Which lines should be repeated? Exactly the one containing "road Dual Control" and every line after it through the end of the entries below.

____ Material to process

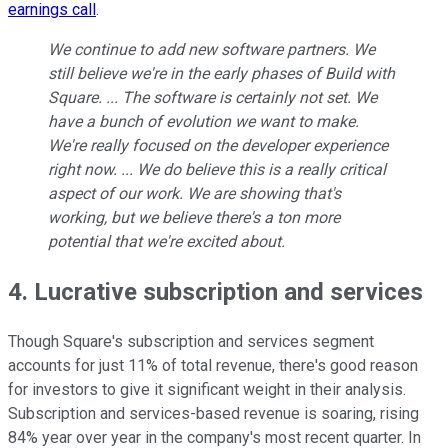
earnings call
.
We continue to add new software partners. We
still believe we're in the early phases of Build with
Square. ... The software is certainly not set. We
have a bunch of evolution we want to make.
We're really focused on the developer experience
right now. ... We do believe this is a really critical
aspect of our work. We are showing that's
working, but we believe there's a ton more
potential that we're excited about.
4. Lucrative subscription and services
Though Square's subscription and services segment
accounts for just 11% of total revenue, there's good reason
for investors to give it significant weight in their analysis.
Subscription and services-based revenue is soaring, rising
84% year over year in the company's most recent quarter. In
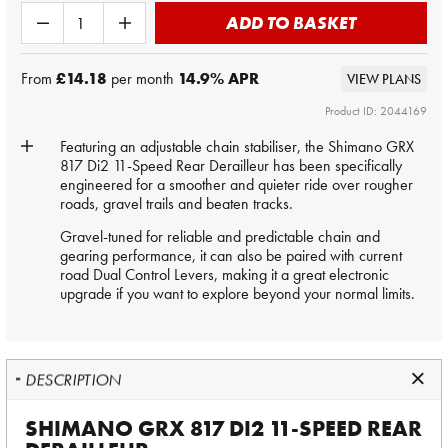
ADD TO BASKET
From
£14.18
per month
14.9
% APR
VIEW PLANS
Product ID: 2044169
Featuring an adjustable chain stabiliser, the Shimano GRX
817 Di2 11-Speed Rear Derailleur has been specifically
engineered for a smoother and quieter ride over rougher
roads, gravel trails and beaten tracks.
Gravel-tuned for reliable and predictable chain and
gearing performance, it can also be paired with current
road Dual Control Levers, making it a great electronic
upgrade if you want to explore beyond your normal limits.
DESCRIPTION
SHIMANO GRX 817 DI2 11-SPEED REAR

________

#### [Written response]
road Dual Control Levers, making it a great electronic
upgrade if you want to explore beyond your normal limits.
DESCRIPTION
SHIMANO GRX 817 DI2 11-SPEED REAR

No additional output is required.